» **Source material**
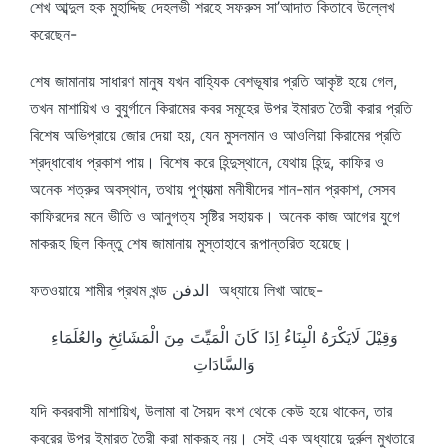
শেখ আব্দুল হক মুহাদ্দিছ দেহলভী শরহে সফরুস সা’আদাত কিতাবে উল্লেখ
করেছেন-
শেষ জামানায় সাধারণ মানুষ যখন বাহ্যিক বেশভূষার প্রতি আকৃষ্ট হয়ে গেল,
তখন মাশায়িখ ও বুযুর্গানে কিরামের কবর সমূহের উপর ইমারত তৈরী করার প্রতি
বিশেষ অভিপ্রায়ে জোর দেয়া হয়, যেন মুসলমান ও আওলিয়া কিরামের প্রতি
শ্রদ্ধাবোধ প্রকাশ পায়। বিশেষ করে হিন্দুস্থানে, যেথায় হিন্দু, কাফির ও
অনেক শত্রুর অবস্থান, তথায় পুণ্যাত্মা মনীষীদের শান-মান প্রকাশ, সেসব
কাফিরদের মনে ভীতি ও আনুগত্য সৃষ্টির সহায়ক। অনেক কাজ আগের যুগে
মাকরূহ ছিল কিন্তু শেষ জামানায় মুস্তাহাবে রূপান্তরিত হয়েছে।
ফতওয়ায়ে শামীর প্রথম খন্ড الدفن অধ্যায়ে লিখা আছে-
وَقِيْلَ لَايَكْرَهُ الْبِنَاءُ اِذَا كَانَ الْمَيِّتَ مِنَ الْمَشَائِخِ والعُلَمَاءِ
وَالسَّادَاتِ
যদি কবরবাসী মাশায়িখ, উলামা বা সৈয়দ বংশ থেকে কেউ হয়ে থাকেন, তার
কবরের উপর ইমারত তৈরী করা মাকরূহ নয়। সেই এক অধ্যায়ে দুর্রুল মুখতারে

» **Instructions for the task**
Retype the whole listing exactly. Do not include the pictures.

» **Response**
শেখ আব্দুল হক মুহাদ্দিছ দেহলভী শরহে সফরুস সা’আদাত কিতাবে উল্লেখ
করেছেন-
শেষ জামানায় সাধারণ মানুষ যখন বাহ্যিক বেশভূষার প্রতি আকৃষ্ট হয়ে গেল,
তখন মাশায়িখ ও বুযুর্গানে কিরামের কবর সমূহের উপর ইমারত তৈরী করার প্রতি
বিশেষ অভিপ্রায়ে জোর দেয়া হয়, যেন মুসলমান ও আওলিয়া কিরামের প্রতি
শ্রদ্ধাবোধ প্রকাশ পায়। বিশেষ করে হিন্দুস্থানে, যেথায় হিন্দু, কাফির ও
অনেক শত্রুর অবস্থান, তথায় পুণ্যাত্মা মনীষীদের শান-মান প্রকাশ, সেসব
কাফিরদের মনে ভীতি ও আনুগত্য সৃষ্টির সহায়ক। অনেক কাজ আগের যুগে
মাকরূহ ছিল কিন্তু শেষ জামানায় মুস্তাহাবে রূপান্তরিত হয়েছে।
ফতওয়ায়ে শামীর প্রথম খন্ড الدفن অধ্যায়ে লিখা আছে-
وَقِيْلَ لَايَكْرَهُ الْبِنَاءُ اِذَا كَانَ الْمَيِّتَ مِنَ الْمَشَائِخِ والعُلَمَاءِ
وَالسَّادَاتِ
যদি কবরবাসী মাশায়িখ, উলামা বা সৈয়দ বংশ থেকে কেউ হয়ে থাকেন, তার
কবরের উপর ইমারত তৈরী করা মাকরূহ নয়। সেই এক অধ্যায়ে দুর্রুল মুখতারে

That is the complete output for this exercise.